Project Background
Databricks wants to launch an internal-facing and customer-pilot support assistant built on the Databricks Agent Framework to help solutions architects and support engineers answer product questions using Databricks documentation, runbooks, and incident summaries. The prototype already uses Databricks Vector Search over Delta Lake-backed knowledge sources, DBRX through Databricks Foundation Model APIs, and MLflow Agent Evaluation for offline scoring, but it is not production-ready.

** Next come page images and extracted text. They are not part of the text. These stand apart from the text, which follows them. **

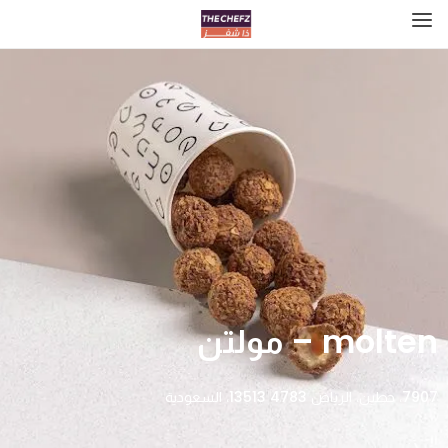
molten – مولتن
7907، حطين، الرياض 13513 4783، السعودية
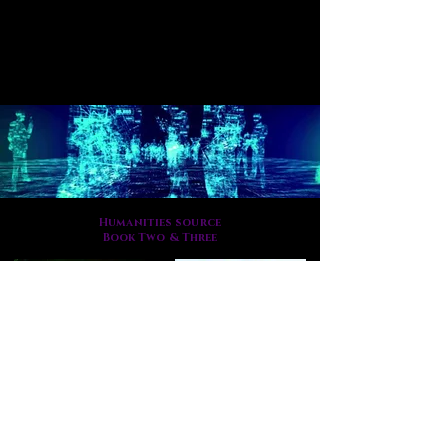
Humanities source
Book Two & Three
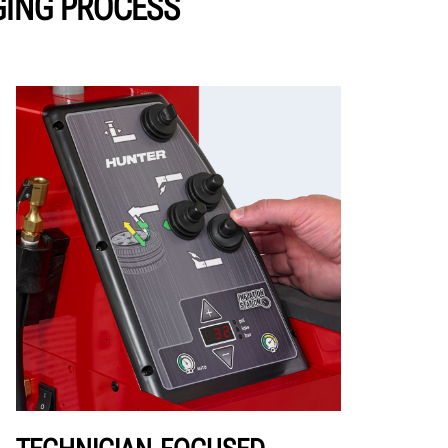
GING PROCESS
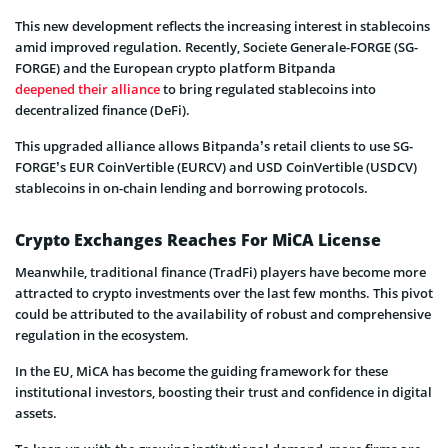
This new development reflects the increasing interest in stablecoins
amid improved regulation. Recently, Societe Generale-FORGE (SG-
FORGE) and the European crypto platform Bitpanda
deepened their alliance
to bring regulated stablecoins into
decentralized finance (DeFi).
This upgraded alliance allows Bitpanda’s retail clients to use SG-
FORGE’s EUR CoinVertible (EURCV) and USD CoinVertible (USDCV)
stablecoins in on-chain lending and borrowing protocols.
Crypto Exchanges Reaches For MiCA License
Meanwhile, traditional finance (TradFi) players have become more
attracted to crypto investments over the last few months. This pivot
could be attributed to the availability of robust and comprehensive
regulation in the ecosystem.
In the EU, MiCA has become the guiding framework for these
institutional investors, boosting their trust and confidence in digital
assets.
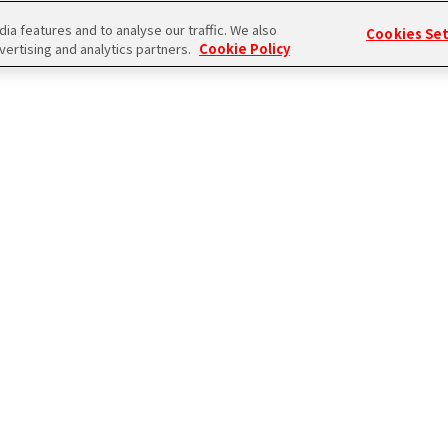
a features and to analyse our traffic. We also
Cookies Se
vertising and analytics partners.
Cookie Policy
ログイン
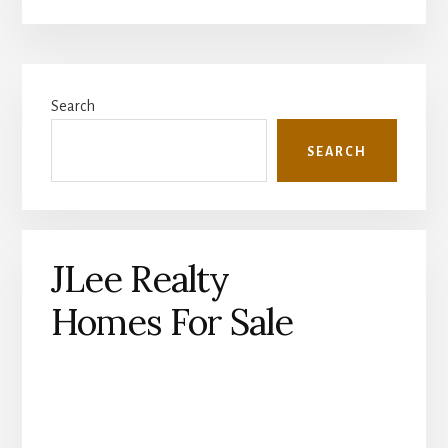
Primary
Search
Sidebar
SEARCH
JLee Realty
Homes For Sale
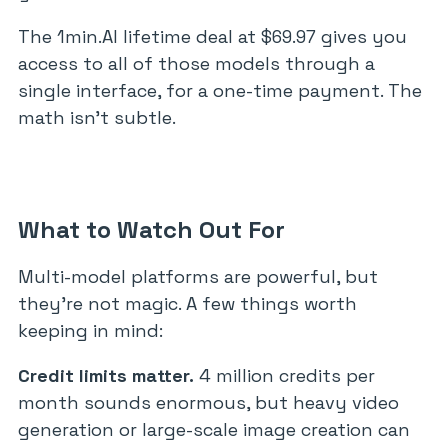
The 1min.AI lifetime deal at $69.97 gives you
access to all of those models through a
single interface, for a one-time payment. The
math isn’t subtle.
What to Watch Out For
Multi-model platforms are powerful, but
they’re not magic. A few things worth
keeping in mind:
Credit limits matter.
4 million credits per
month sounds enormous, but heavy video
generation or large-scale image creation can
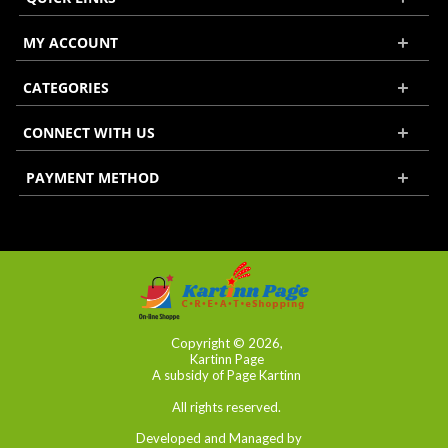
MY ACCOUNT
CATEGORIES
CONNECT WITH US
PAYMENT METHOD
Copyright © 2026,
Kartinn Page
A subsidy of Page Kartinn
All rights reserved.
Developed and Managed by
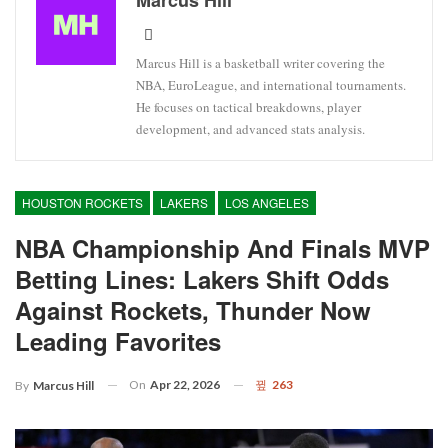
Marcus Hill is a basketball writer covering the
NBA, EuroLeague, and international tournaments.
He focuses on tactical breakdowns, player
development, and advanced stats analysis.
HOUSTON ROCKETS
LAKERS
LOS ANGELES
NBA Championship And Finals MVP
Betting Lines: Lakers Shift Odds
Against Rockets, Thunder Now
Leading Favorites
On
Apr 22, 2026
263
By
Marcus Hill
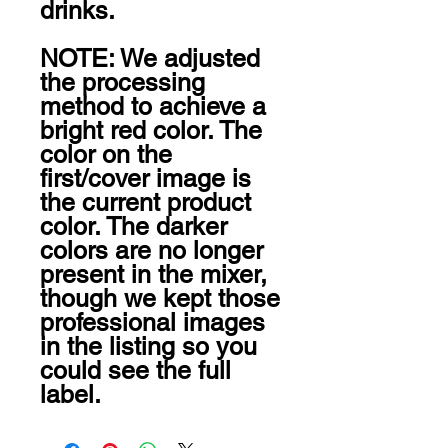
drinks.

NOTE: We adjusted 
the processing 
method to achieve a 
bright red color. The 
color on the 
first/cover image is 
the current product 
color. The darker 
colors are no longer 
present in the mixer, 
though we kept those 
professional images 
in the listing so you 
could see the full 
label.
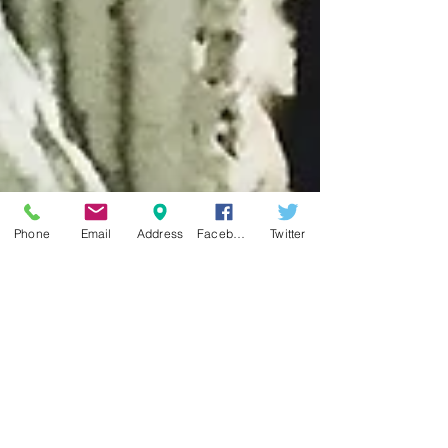
Phone
Email
Address
Facebook
Twitter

You are the AI engineer driving execution across a 9-person cross-functional team: 4 AI/data engineers, 1 platform engineer, 1 PM, 1 support operations lead, 1 security engineer, and 1 technical writer. Leadership wants a pilot live in 8 weeks because the field team is entering a major renewal cycle and wants faster answers on Apache Spark, Unity Catalog, Model Serving, and Mosaic AI questions.
Key Stakeholders
The VP of Support wants a broad pilot quickly to reduce ticket handling time. The Security lead insists that all retrieval sources be governed through Databricks Unity Catalog and that no sensitive incident data leak into prompts. The Engineering Manager wants to avoid overbuilding before usage is proven. The GTM enablement lead wants coverage across the full Databricks stack, even if answer quality is uneven at launch.
Constraints
- Timeline: 8 weeks to pilot launch, 12 weeks to executive review
- Budget: $120,000 for external annotation, evaluation, and limited contractor support
- Data: 2.4M documentation chunks, 180K support case summaries, 14K incident postmortems in Delta Lake
- Team capacity: no additional full-time headcount; 2 engineers are only 50% allocated
- Non-negotiables: Unity Catalog governance, human escalation path, rollback within 30 minutes
Complications
- The support case summaries contain inconsistent redaction quality, and Security has flagged 6% as potentially sensitive.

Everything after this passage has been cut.